The .htaccess file

Panopticon ships with a file called htaccess.txt. If you are using Apache 2.2 or later (preferably Apache 2.4) as your web server and you are accessing Panopticon over HTTP you should rename this file to .htaccess.

This .htaccess file enables the following optional, but very welcome, security and performance features:

• Disables listing the files of arbitrary subdirectories.
• Blocks access to internal directories with no web-accessible content e.g. cache, tmp, vendor, ViewTemplates and so on.
• Sets up Content-Security-Policy, X-Frame-Options, X-XSS-Protection, and X-Content-Type HTTP headers to tighten the security of your Panopticon installation.
• Automatically compresses static media files with Brotli (preferred, if available), or Gzip.
• Disables the X-Powered-By and X-Content-Powered-By headers.
• Enables HSTS (the HTTP Strict-Transport-Security header) to force your installation be accessed over HTTPS.
• Disables the HTTP method TRACE which is not used by Panopticon and could be abused for Cross Site Tracking.
• Sets the default output character set to UTF-8 so that your browser can display pages correctly, even on misconfigured installations of PHP.

Caveats

The included .htaccess content requires Apache's mod_rewrite module to be enabled. If this is not the case, you will be unable to access your installation. In this case, delete the .htaccess file.
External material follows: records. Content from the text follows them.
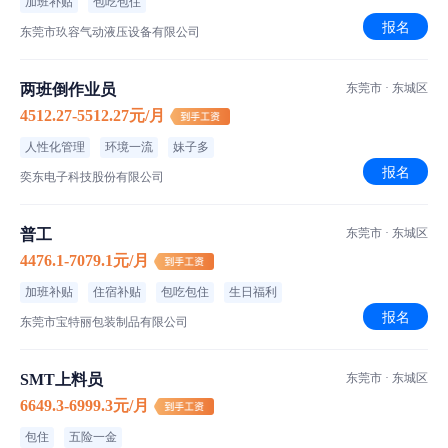
加班补贴
包吃包住
报名
东莞市玖容气动液压设备有限公司
两班倒作业员
东莞市 · 东城区
4512.27-5512.27元/月
人性化管理
环境一流
妹子多
报名
奕东电子科技股份有限公司
普工
东莞市 · 东城区
4476.1-7079.1元/月
加班补贴
住宿补贴
包吃包住
生日福利
报名
东莞市宝特丽包装制品有限公司
SMT上料员
东莞市 · 东城区
6649.3-6999.3元/月
包住
五险一金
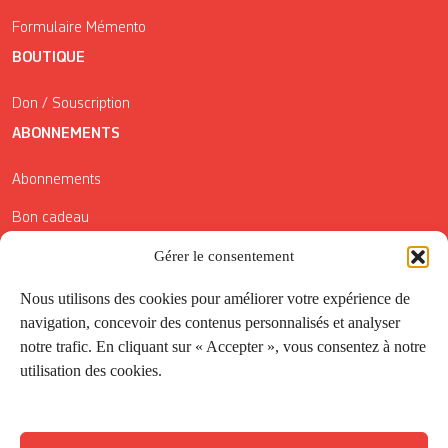
Formulaire Mémento
BOUTIQUE
Don / Souscription
ABONNEMENTS
Abonnements
Bon cadeau
Conditions générales de vente
Gérer le consentement
Réductions de la Carte Côté Courrier
Nous utilisons des cookies pour améliorer votre expérience de
navigation, concevoir des contenus personnalisés et analyser
Application
notre trafic. En cliquant sur « Accepter », vous consentez à notre
utilisation des cookies.
Suivez-nous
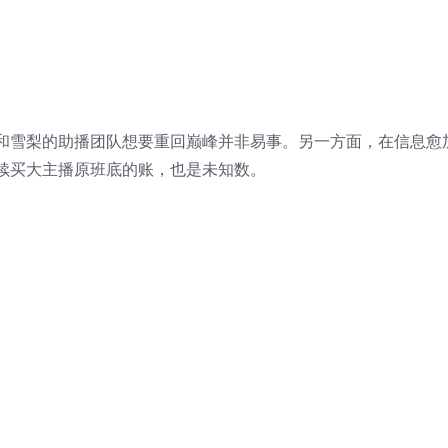
和雪梨的助播团队想要重回巅峰并非易事。另一方面，在信息愈
续买大主播原班底的账，也是未知数。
The included .htaccess content is compatible with Apache 2.2, and Apache 2.4. It seems to be working fine with Litespeed. However, it will not work correctly with OpenLitespeed. Unlike Litespeed proper, OpenLitespeed does NOT support the full range of .htaccess directives, leading to problems. If you have a problem using Panopticon with OpenLitespeed delete the .htaccess file, or switch to either Apache (free) or Litespeed (commercial, for a fee).

The included .htaccess content is written with the assumption that your Panopticon installation is accessible over HTTPS. This is the only recommended setup for security reasons. If you have some fringe use case where this is not the case, e.g. you use a standalone SSL/TLS Terminator in front of Apache, you will have to edit the file manually. Please do not ask for assistance; if you have such a use case you should be more than comfortable editing a .htaccess file.

The .htaccess files are NOT supported by NginX and Microsoft Internet Information Services (ISS) web servers. We do not have plans on porting our .htaccess content to NginX and/or IIS. Users of these servers need to be technically adept, or work with such a person, therefore they can configure their server themselves.